3. You say you are trying to "move on" from your "mistake" but I don't really see it in your attitude. For pity's sake, stop referring to your problems with chemistry as "bad luck"! "Luck" has absolutely nothing to do with it. You didn't study hard enough. Period. And then you cheated! Take some actual responsibility for your actions.
4. Find out from your college and bio department if you can take Ochem over the summer at a community college and transfer in the credit to meet the major requirement. Community colleges are easier than four-year colleges (and medical schools won't accept the credit), but since you only want to get through the bio major requirement, it may be a better option for you if it's OK with your college.

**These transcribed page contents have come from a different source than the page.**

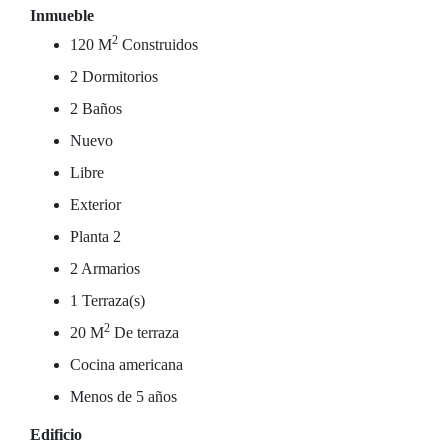
Inmueble
2
120 M
Construidos
2 Dormitorios
2 Baños
Nuevo
Libre
Exterior
Planta 2
2 Armarios
1 Terraza(s)
2
20 M
De terraza
Cocina americana
Menos de 5 años
Edificio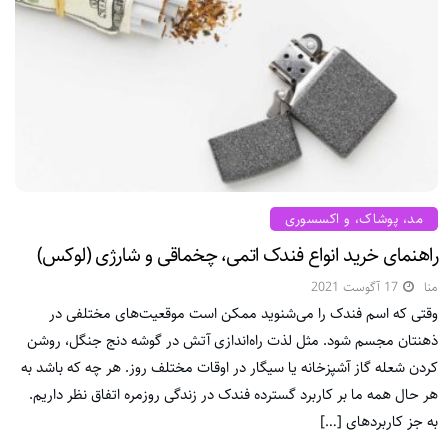
مد، پوشاک، و اکسسوری
راهنمای خرید انواع فندک اتمی، چخماقی و شارژی (لوکس)
منا
17 آگوست 2021
وقتی که اسم فندک را می‌شنوید ممکن است موقعیت‌های مختلفی در
ذهنتان مجسم شود. مثل لذت راه‌اندازی آتش در گوشه دنج جنگل، روشن
کردن شعله گاز آشپزخانه یا سیگار در اوقات مختلف روز. هر چه که باشد به
هر حال همه ما بر کاربرد گسترده فندک در زندگی روزمره اتفاق نظر داریم.
به جز کاربردهای […]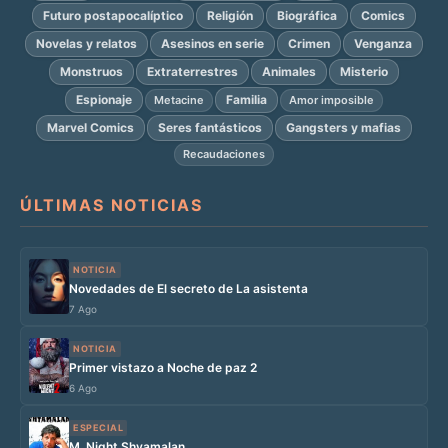
Futuro postapocalíptico
Religión
Biográfica
Comics
Novelas y relatos
Asesinos en serie
Crimen
Venganza
Monstruos
Extraterrestres
Animales
Misterio
Espionaje
Familia
Metacine
Amor imposible
Marvel Comics
Seres fantásticos
Gangsters y mafias
Recaudaciones
ÚLTIMAS NOTICIAS
NOTICIA
Novedades de El secreto de La asistenta
7 Ago
NOTICIA
Primer vistazo a Noche de paz 2
6 Ago
ESPECIAL
M. Night Shyamalan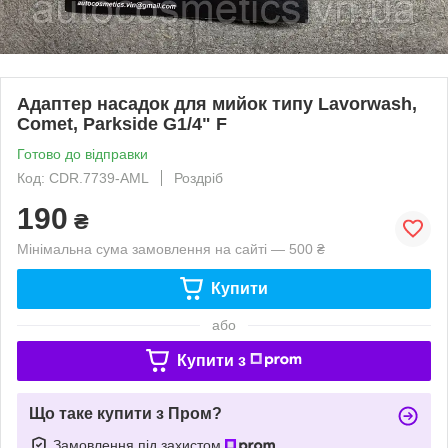
Адаптер насадок для мийок типу Lavorwash,
Comet, Parkside G1/4" F
Готово до відправки
Код: CDR.7739-AML
Роздріб
190
₴
Мінімальна сума замовлення на сайті — 500 ₴
Купити
або
Купити з
Що таке купити з Пром?
Замовлення під захистом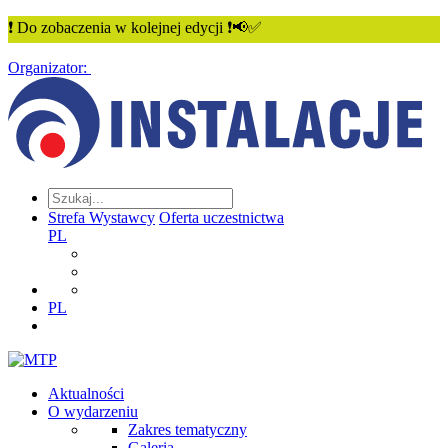
❗ Do zobaczenia w kolejnej edycji ❗📢✅
Organizator:
Strefa Wystawcy
Oferta uczestnictwa
PL
PL
Aktualności
O wydarzeniu
Zakres tematyczny
Galeria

Don't get a job, get a tutor, and eat, sleep and breath Ochem for the summer. On a brighter note, while many people who do well in Chem 1 and 2 hit the wall when they take Ochem, the opposite is also true: sometimes people who struggle with Chem 1 and 2 find Ochem to actually be easier.
5. Why not withdraw from Ochem 1 now if you're failing it? And do you actually need Ochem 2 for your bio major (most colleges don't require it)?
6. For graduate school, your undergraduate research is more important than your grades (aside from the 3.0 minimum GPA). They's rather have a 3.1 GPA with a published paper in a relevant field than a 3.8 GPA who's done nothing. So get a part-time job in a lab, pick up an independent research class, or do something to get your foot in the door.